The council – the Royal Borough of Kensington and Chelsea (RBKC) and the landlord organisation – the Tenant Management Organisation (TMO) were jointly responsible for the management of fire safety at the tower.
But the demands of doing so “were viewed by the TMO as an inconvenience rather than an essential aspect of its duty to manage its property carefully”.
In turn, RBKC’s oversight of the TMO’s performance was “weak and fire safety was not subject to any key performance indicator”.
– Unedifying ‘merry-go-round of buck-passing’ on the refurbishment
There was a “serious lack of competence” and in some cases “outright dishonesty” when it came to the tower’s 2015-2016 refurbishment.
The report said: “Regrettably, the Grenfell Tower refurbishment was marked by a serious lack of competence on the part of many of those engaged on it and, in the case of some manufacturers of construction products, outright dishonesty.”
The failure to establish clearly who was responsible for what, including for ensuring designs were compliant with statutory requirements, resulted in an “unedifying ‘merry-go-round of buck-passing’ in which the construction professionals all pointed the finger at each other as being the person whose responsibility it was to make one or other of the critical decisions”.
– London Fire Brigade had a ‘chronic lack of effective management and leadership’
The fire service did not fail to understand the lessons of the Lakanal House fire – in fact its response “showed that it understood its significance immediately”, the report said.
But its failure “lay in its inability to implement any effective response”.
This failure had “many causes”, including a “chronic lack of effective leadership”, combined with “undue emphasis on process and a culture of complacency”.
Senior managers at the LFB failed to take steps to ensure that its arrangements for handling fire survival calls reflected national guidance, while senior officers were complacent about the operational efficiency of the brigade and lacked the management skills to recognise the problems or the will to correct them.
– Residents were left feeling ‘abandoned’ and ‘utterly helpless’ in the immediate aftermath of the fire
The response of government and RKBC in the first week was described by the inquiry as “muddled, slow, indecisive and piecemeal”.
It concluded the council should have done more and that some aspects of the response “demonstrated a marked lack of respect for human decency and dignity and left many of those immediately affected feeling abandoned by authority and utterly helpless”.

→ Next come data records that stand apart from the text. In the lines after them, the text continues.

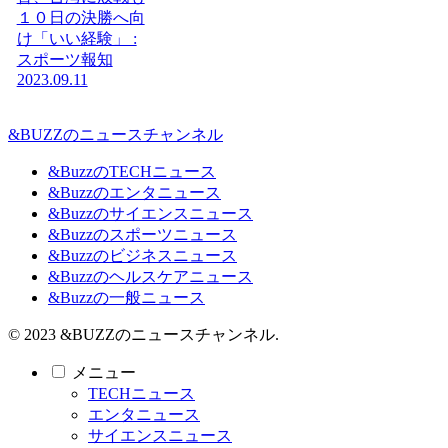
１０日の決勝へ向
け「いい経験」 :
スポーツ報知
2023.09.11
&BUZZのニュースチャンネル
&BuzzのTECHニュース
&Buzzのエンタニュース
&Buzzのサイエンスニュース
&Buzzのスポーツニュース
&Buzzのビジネスニュース
&Buzzのヘルスケアニュース
&Buzzの一般ニュース
© 2023 &BUZZのニュースチャンネル.
メニュー
TECHニュース
エンタニュース
サイエンスニュース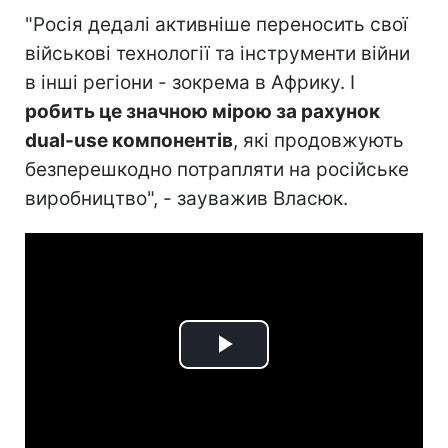
"Росія дедалі активніше переносить свої
військові технології та інструменти війни
в інші регіони - зокрема в Африку. І
робить це значною мірою за рахунок
dual-use компонентів
, які продовжують
безперешкодно потрапляти на російське
виробництво", - зауважив Власюк.
Play
Video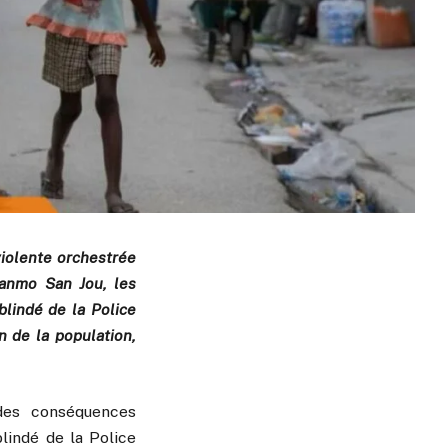
violente orchestrée
anmo San Jou, les
blindé de la Police
n de la population,
des conséquences
lindé de la Police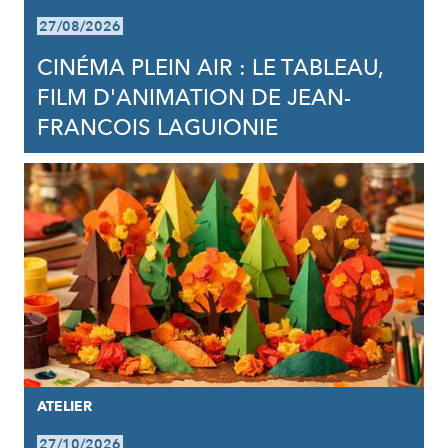
27/08/2026
CINÉMA PLEIN AIR : LE TABLEAU,
FILM D'ANIMATION DE JEAN-
FRANCOIS LAGUIONIE
ATELIER
27/10/2026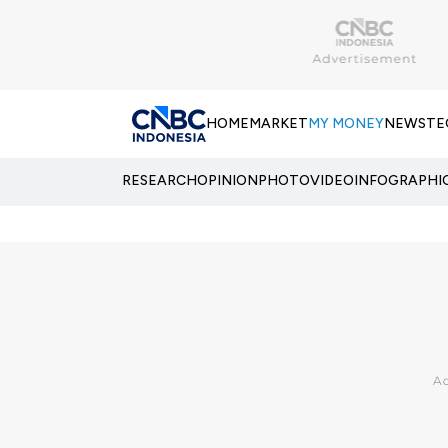
HOME
MARKET
MY MONEY
NEWS
TE
RESEARCH
OPINION
PHOTO
VIDEO
INFOGRAPHI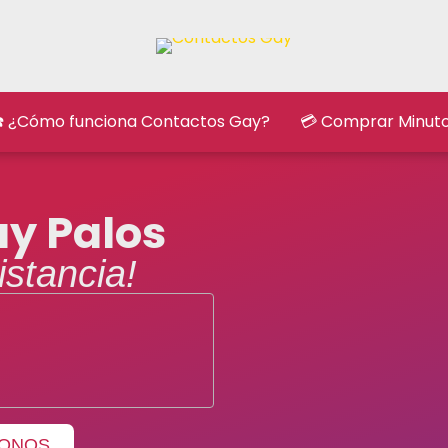
️ ¿Cómo funciona Contactos Gay?
💳 Comprar Minut
y Palos
istancia!
ONOS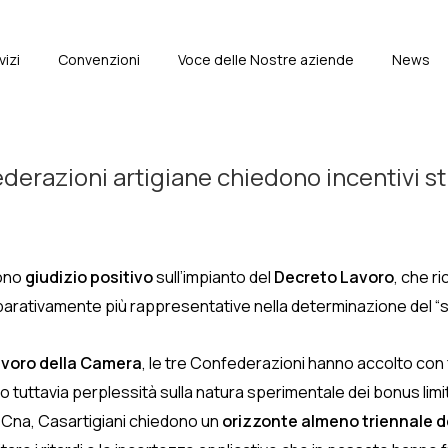
vizi
Convenzioni
Voce delle Nostre aziende
News
e
derazioni artigiane chiedono incentivi s
mono
giudizio positivo
sull’impianto del
Decreto Lavoro
, che r
parativamente più rappresentative nella determinazione del “sa
voro della Camera
, le tre Confederazioni hanno accolto con 
o tuttavia perplessità sulla natura sperimentale dei bonus limit
Cna, Casartigiani chiedono un
orizzonte almeno triennale d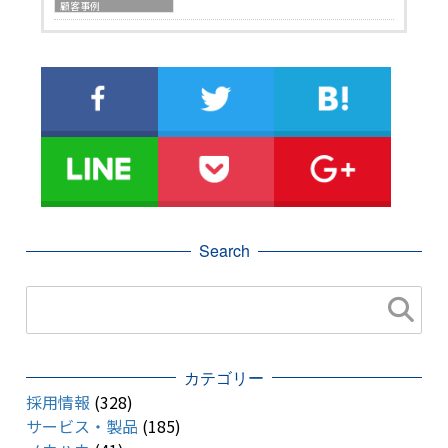
顧客事例
Search
カテゴリー
採用情報
(328)
サービス・製品
(185)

The local authority had no effective plan and had not trained staff adequately to deal with such an incident but, the report noted, “none of that was due to any lack of financial resources”.
It credited members of the local community for their help in the immediate aftermath, which “only emphasised the inadequacies of the official response”.
– Findings about cause of death
Inquiry chairman Sir Martin Moore-Bick made findings about the cause of death, in an effort to assist the coroner as well as “sparing the relatives of those who died the stress of prolonged proceedings”.
“In light of the expert evidence we are able to make findings about the cause of death, including findings that all those whose bodies were destroyed by the fire were dead or unconscious when the fire reached them,” the report stated.